Supplied material:
------------------------------------------------

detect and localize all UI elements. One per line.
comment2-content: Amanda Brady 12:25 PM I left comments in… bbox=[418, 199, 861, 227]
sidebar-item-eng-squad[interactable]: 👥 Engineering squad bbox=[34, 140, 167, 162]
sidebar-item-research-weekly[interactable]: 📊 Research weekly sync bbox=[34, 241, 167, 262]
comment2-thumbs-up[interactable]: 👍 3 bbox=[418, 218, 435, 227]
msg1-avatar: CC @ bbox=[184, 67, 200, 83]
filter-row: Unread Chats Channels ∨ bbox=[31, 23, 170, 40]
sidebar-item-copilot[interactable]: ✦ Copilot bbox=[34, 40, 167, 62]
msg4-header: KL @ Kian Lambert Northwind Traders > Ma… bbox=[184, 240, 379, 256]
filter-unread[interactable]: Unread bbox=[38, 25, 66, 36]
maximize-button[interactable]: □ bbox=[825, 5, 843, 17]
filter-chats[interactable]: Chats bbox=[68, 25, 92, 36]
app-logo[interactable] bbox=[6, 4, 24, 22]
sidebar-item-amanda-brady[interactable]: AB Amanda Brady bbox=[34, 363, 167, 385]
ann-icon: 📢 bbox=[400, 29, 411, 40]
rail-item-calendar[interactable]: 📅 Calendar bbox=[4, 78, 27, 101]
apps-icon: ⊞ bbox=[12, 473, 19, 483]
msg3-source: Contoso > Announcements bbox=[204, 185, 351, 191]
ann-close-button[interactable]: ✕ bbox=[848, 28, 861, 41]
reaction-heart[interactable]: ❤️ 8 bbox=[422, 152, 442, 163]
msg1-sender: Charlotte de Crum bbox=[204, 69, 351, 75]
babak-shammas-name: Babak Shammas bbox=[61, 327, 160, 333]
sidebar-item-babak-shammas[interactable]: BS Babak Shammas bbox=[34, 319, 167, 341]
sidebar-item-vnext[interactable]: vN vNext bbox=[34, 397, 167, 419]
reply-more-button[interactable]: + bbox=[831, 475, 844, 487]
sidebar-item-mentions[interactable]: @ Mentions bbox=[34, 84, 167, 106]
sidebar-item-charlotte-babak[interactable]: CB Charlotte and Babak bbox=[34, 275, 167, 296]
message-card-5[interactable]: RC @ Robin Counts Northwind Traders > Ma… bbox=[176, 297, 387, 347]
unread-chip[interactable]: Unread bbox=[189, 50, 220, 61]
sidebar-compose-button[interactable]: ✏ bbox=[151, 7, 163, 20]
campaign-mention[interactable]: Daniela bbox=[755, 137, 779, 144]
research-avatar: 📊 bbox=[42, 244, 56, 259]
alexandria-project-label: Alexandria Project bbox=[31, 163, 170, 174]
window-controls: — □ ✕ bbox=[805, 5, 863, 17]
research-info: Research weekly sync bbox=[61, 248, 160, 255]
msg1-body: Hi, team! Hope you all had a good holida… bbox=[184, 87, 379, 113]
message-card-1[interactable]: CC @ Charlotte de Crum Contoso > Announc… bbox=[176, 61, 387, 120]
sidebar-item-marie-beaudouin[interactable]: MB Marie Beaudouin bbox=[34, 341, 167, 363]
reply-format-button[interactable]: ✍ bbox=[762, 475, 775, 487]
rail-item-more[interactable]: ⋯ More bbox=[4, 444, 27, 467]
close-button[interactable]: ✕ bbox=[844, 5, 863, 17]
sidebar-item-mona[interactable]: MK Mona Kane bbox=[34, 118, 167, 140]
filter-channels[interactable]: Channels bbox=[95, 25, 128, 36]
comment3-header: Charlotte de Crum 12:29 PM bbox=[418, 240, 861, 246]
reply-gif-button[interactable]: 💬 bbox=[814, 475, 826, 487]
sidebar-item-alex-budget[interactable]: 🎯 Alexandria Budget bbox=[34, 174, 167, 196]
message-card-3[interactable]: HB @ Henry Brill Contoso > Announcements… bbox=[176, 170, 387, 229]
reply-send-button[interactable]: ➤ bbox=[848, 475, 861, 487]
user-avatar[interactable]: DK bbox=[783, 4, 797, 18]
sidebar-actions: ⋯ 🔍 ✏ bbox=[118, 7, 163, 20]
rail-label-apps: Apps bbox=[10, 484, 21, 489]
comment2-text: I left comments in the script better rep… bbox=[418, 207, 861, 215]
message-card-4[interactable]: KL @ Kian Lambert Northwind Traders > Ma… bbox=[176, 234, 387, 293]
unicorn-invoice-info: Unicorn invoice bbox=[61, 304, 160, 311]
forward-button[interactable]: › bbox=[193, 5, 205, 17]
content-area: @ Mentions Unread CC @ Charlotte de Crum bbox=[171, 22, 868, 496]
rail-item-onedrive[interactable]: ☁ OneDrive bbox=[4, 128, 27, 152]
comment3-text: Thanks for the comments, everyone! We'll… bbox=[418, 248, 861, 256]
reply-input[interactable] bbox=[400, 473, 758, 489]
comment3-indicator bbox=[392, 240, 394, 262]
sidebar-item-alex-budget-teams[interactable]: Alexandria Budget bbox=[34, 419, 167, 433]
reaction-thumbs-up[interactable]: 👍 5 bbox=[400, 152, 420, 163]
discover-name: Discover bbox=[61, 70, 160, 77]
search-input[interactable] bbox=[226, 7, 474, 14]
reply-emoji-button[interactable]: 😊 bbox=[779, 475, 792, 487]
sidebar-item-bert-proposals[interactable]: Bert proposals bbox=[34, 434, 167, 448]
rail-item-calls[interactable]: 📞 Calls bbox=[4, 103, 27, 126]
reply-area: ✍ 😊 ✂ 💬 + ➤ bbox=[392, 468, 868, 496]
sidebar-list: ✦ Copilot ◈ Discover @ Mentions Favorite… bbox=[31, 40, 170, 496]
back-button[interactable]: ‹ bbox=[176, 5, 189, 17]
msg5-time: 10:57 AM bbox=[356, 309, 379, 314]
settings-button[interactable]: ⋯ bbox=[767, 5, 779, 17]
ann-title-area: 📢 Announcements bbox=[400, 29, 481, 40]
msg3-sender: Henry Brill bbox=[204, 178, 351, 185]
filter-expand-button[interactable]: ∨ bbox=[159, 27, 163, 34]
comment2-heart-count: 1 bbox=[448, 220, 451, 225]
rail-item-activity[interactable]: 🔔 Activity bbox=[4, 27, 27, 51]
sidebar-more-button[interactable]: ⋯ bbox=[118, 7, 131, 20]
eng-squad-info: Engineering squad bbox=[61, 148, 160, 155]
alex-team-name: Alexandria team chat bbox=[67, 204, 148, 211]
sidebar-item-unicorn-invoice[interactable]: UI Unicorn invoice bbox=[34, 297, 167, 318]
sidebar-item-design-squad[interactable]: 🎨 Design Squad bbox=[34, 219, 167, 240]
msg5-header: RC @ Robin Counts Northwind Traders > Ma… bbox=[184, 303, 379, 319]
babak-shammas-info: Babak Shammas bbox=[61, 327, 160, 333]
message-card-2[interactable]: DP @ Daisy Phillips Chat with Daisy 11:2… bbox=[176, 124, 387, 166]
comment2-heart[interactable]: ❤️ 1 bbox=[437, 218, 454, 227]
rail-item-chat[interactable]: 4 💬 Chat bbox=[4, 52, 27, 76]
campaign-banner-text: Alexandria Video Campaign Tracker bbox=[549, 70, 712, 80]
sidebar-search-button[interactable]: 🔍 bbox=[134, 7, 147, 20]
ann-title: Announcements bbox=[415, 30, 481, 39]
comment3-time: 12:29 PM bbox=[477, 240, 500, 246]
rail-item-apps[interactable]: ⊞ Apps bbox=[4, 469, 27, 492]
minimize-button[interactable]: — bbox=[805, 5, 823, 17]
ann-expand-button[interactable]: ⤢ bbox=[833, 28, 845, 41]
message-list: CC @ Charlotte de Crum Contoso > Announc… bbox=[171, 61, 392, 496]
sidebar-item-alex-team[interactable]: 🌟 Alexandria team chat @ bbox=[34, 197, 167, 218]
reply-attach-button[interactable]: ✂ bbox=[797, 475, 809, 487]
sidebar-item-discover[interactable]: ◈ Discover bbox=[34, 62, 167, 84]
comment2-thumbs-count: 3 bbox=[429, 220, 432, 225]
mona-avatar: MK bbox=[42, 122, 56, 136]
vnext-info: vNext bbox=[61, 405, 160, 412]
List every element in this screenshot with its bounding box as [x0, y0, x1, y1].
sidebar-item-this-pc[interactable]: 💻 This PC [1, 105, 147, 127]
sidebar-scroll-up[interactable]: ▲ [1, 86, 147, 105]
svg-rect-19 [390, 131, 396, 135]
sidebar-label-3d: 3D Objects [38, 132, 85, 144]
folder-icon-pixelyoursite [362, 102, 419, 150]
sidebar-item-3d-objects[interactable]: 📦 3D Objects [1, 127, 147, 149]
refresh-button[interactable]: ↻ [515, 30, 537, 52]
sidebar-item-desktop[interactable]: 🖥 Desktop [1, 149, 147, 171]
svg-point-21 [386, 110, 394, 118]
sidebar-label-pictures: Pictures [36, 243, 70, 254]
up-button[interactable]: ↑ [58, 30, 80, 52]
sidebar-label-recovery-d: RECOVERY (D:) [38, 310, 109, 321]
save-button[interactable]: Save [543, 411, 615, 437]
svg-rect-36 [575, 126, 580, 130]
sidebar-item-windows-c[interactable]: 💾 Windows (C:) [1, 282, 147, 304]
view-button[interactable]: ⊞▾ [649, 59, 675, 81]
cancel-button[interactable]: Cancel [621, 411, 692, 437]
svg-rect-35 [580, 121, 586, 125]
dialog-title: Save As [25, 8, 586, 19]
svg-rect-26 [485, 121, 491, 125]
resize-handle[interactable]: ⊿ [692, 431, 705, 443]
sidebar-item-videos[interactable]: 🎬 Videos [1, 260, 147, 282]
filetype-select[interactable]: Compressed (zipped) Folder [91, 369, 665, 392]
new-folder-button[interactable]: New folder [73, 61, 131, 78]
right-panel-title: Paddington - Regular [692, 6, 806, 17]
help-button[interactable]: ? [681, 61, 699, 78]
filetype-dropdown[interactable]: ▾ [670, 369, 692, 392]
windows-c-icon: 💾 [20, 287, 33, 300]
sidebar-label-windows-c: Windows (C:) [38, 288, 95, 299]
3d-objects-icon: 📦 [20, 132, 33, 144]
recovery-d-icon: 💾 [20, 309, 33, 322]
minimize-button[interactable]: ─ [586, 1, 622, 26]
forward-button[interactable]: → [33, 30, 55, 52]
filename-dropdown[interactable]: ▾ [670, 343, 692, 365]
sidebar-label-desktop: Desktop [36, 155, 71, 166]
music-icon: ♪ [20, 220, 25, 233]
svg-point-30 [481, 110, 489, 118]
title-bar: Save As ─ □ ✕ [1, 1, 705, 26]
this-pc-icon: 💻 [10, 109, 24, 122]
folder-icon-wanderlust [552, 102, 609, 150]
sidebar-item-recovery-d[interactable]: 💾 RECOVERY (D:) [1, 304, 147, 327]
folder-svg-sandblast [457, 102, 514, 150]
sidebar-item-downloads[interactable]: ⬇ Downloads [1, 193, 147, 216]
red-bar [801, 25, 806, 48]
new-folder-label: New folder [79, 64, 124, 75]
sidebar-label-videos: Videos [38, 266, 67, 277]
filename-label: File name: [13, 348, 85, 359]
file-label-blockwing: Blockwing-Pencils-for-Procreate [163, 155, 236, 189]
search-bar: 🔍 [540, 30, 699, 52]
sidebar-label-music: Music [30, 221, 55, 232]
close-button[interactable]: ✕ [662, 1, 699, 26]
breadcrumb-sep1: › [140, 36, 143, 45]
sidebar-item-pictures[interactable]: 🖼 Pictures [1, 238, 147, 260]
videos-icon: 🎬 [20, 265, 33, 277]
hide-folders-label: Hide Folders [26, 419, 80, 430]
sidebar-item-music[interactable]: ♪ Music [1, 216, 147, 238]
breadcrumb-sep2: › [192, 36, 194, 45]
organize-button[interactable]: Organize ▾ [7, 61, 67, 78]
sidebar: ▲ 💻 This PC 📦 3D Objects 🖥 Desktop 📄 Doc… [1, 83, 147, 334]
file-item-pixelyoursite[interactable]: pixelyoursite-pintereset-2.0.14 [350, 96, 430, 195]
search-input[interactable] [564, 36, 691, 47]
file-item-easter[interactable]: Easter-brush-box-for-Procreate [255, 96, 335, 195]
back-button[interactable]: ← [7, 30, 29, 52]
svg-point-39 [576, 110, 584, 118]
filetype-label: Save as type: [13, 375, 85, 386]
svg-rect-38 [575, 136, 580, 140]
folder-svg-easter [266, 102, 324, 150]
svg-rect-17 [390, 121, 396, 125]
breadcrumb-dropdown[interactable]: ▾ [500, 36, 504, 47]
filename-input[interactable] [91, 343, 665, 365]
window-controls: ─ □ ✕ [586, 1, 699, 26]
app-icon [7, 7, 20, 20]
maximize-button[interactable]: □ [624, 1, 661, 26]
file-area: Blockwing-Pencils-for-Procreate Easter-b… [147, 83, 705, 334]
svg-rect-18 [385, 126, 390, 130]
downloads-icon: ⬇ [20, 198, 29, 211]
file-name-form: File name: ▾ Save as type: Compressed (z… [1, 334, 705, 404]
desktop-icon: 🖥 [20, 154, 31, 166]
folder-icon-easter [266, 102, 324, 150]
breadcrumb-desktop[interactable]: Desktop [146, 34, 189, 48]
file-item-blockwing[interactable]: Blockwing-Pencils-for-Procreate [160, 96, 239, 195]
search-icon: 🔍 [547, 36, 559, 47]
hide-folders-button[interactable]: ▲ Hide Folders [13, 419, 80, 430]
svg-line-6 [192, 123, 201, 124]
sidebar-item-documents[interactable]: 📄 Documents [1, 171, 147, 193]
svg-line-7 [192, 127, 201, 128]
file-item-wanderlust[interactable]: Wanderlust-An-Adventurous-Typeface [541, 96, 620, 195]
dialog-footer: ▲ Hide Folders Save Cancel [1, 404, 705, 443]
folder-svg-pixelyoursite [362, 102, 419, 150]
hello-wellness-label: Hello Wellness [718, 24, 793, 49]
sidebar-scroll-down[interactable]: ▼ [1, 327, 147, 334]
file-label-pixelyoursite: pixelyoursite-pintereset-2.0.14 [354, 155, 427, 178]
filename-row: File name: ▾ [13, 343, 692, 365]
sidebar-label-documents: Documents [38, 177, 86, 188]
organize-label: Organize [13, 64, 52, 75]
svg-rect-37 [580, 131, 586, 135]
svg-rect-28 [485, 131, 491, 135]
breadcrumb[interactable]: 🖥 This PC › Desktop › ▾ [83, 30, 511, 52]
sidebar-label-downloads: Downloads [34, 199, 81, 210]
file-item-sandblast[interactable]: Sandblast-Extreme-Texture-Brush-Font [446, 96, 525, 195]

------------------------------------------------

Exercise aim: When a line among the entries contains "Kian", pull that line out.

Task answer:
msg4-header: KL @ Kian Lambert Northwind Traders > Ma… bbox=[184, 240, 379, 256]
message-card-4[interactable]: KL @ Kian Lambert Northwind Traders > Ma… bbox=[176, 234, 387, 293]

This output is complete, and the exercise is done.